Shami Ghosh

Faculty Research Fellow

Shami Ghosh (Ph.D. Medieval Studies, University of Toronto, 2009) is Associate Professor of Medieval History. His work encompasses the intellectual, cultural, social, and economic history of medieval Latin Europe, literature in the Germanic vernaculars of the Middle Ages, and comparative/global economic history to c.1800. Educated at King’s College London, Harvard University, and the University of Toronto, he held postdoctoral fellowships at the University of Leicester, Magdalen College, Oxford, and the Pontifical Institute of Mediaeval Studies before returning to U of T as faculty in 2016. We are pleased to welcome Shami back as a Fellow of the Jackman Humanities Institute; he held a Chancellor Jackman Graduate Fellowship in 2009.

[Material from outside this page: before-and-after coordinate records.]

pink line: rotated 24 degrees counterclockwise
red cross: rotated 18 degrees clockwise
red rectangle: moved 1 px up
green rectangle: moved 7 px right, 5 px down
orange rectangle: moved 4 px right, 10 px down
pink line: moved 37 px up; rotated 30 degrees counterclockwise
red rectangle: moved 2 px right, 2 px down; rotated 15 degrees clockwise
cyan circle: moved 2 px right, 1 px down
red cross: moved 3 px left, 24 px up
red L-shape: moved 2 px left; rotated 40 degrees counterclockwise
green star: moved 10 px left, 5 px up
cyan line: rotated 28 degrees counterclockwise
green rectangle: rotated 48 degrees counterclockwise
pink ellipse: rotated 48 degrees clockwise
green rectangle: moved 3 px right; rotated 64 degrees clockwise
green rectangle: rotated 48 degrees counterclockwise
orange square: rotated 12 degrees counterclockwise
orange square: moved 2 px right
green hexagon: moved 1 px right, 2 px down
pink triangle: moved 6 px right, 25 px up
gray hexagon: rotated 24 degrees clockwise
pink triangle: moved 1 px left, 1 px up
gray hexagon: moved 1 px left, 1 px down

Fellowship Research Project—The Art of Dying Well and the Origins of Capitalist Modernity

This project examines late medieval and early modern concepts concerning, and practices of preparing for, a ‘good death’; and the relationship between changes to these and the transformations of economic ideology and behaviour that led to the triumph of capitalism. It seeks to investigate whether religious attitudes towards the afterlife and death had any influence on people’s economic behaviours in a global perspective, and whether these anchored concepts of a pre-capitalist moral economy that was destroyed partly because of changes in religious culture in the early modern centuries.